Two fundamentally different approaches to simulating distillation systems have been developed: the equilibrium stage model and the non-equilibrium, transfer rate model (Kister, 1992). Theoretically, both of these methods can be applied to reactive distillation with appropriate modifications and additions to reflect the reaction.

The steady state simulation of reactive distillation has been tackled frequently since the 1970s. Simandl and Svrcek (1991) provided an excellent review of the work in this area and alluded to the range of numerical methods that can be applied to solve the system of equations which describe the reactive column. Their survey indicated that only the equilibrium stage model had been used to that point.

Yuxiang and Xien (1992b) considered the rate-based approach and produced a steady state model of a reactive MTBE column. The primary advantage of this approach is that equipment dimensions and packing (or tray) characteristics can be accounted for within the model so that a more realistic view of the column is afforded. However, this is more than offset by the increased demand on empirical constants and the much larger number of equations that must be solved. To support their methodology, Yuxiang and Xien conducted experiments to determine mass transfer coefficients and some other properties. They were able to show that the rate-based approach yields almost identical results to the equilibrium stage model provided sufficient detail is included in the model but did not demonstrate any advantage with respect to model accuracy or efficiency.

Sundmacher and Hoffman (1996) also developed a rate-based model of a reactive distillation process but used correlations instead of experiments to find the necessary mass transfer parameters. They attempted to validate their model with experimental data but the agreement between the model and the experimental was weak and they provided insufficient data to fully assess the effectiveness of their model.

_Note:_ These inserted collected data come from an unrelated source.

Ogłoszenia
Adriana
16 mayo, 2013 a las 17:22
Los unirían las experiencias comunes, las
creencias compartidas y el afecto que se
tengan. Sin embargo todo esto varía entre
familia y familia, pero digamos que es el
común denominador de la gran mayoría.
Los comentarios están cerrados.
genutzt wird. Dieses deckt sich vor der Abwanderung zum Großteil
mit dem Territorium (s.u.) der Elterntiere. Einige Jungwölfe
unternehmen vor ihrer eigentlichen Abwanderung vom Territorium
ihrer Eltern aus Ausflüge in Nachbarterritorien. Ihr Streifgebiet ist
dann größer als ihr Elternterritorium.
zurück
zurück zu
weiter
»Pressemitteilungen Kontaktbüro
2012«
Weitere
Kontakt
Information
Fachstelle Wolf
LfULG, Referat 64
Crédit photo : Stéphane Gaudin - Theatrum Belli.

Grosser et al. (1987) proposed a simplified non-steady state model of reactive distillation for a nylon 6,6 column but their assumption of constant molar overflow in the vapour phase is considered unrealistic for most systems, including MTBE and ETBE processes. More recently, several rigorous dynamic models have been proposed for simulating transient events and investigating process dynamics of reactive distillation. Abufares and Douglas

(1995) proposed a model based on the equilibrium stage approach that included expressions to account for tray hydraulics and reaction kinetics. They successfully demonstrated the validity of this approach by comparing simulation results to previously published experimental results from a laboratory scale column. Ruiz et al. (1995), Schrans et al.

(1996) and Pilavachi et al. (1997) have subsequently produced dynamic models with a similar structure and have shown that these models can be used effectively for reactive MTBE columns although limited data has been provided for model validation.

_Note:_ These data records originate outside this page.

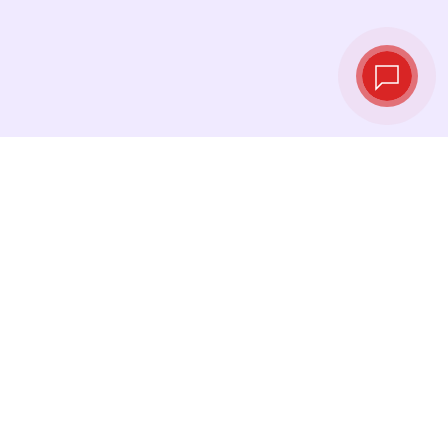
Курсы валют в
реальном
времени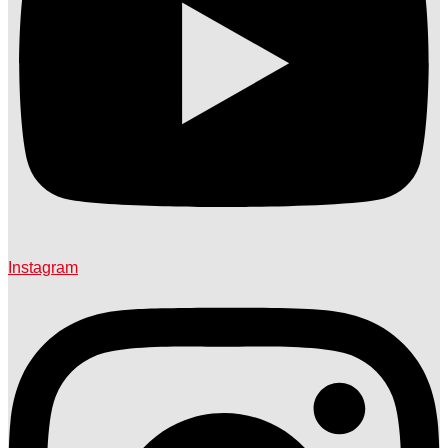
Instagram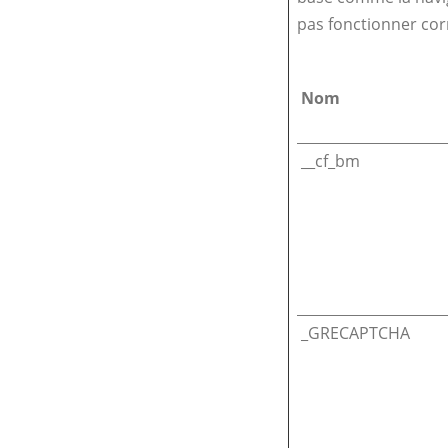
pas fonctionner cor
Nom
__cf_bm
_GRECAPTCHA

Alejski and Duprat (1996) provided a comprehensive review on reactive distillation simulation and also proposed a rigorous dynamic model of their own which they subsequently applied to a reactive ethyl acetate column. The most important contribution of this work was to compare dynamic models of varying complexity to determine whether various simplifying assumptions were valid or invalid. They concluded that it was necessary to model the hold-up on each staye (e.g. using the Francis weir formula) where the hold-ups are large, but simpler models are acceptable where the hold-ups are smaller and the dynamics are much faster.

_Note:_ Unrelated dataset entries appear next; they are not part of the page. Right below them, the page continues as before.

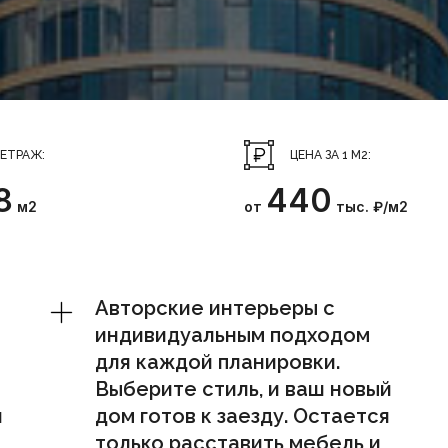
ЕТРАЖ:
ЦЕНА ЗА 1 М2:
8
440
м2
от
тыс. ₽/м2
Авторские интерьеры с
индивидуальным подходом
для каждой планировки.
Выберите стиль, и ваш новый
и
дом готов к заезду. Остается
только расставить мебель и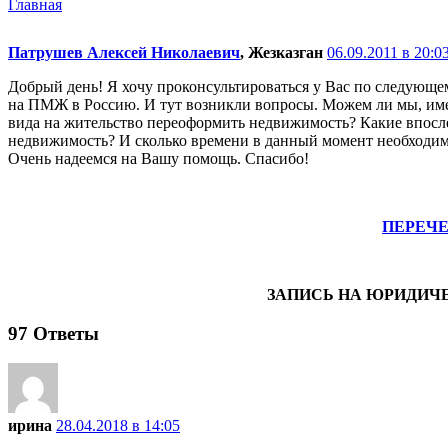
Главная
Патрушев Алексей Николаевич
, Жезказган
06.09.2011 в 20:03
Добрый день! Я хочу проконсультироваться у Вас по следующем
на ПМЖ в Россию. И тут возникли вопросы. Можем ли мы, име
вида на жительство переоформить недвижимость? Какие впосле
недвижимость? И сколько времени в данный момент необходим
Очень надеемся на Вашу помощь. Спасибо!
ПЕРЕЧ
ЗАПИСЬ НА ЮРИДИЧ
97
Ответы
ирина
28.04.2018 в 14:05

The application of ETBE reaction chemistry to reactive distillation appears not to have been considered previously. However, the modelling techniques used previously, particularly the equilibrium stage model, appear to be sound, and appropriate equilibrium and kinetic expressions for the ETBE reaction are available (Section 2.3). This approach is developed in Chapters 3 and 6 for steady state and dynamic problems, respectively. The experimental equipment described in Chapters 11 and 12 will also provide the basis for more detailed validation of the modelling techniques.